Exercise instructions | Would you return, word for word, the lines of the data below from the line with "lla Tu Med Spa - Facilities & Health Systems" through the line with "ng the Game by Bambi Allen", and no others?

(Collected data)
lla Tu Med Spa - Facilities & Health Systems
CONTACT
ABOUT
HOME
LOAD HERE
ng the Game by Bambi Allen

==

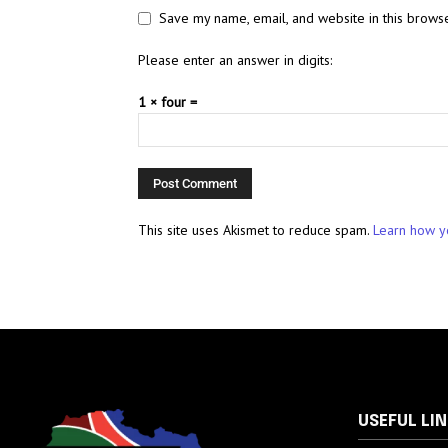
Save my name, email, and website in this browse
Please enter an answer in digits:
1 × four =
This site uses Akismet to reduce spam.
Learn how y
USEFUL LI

Solution for this task |
lla Tu Med Spa - Facilities & Health Systems
CONTACT
ABOUT
HOME
LOAD HERE
ng the Game by Bambi Allen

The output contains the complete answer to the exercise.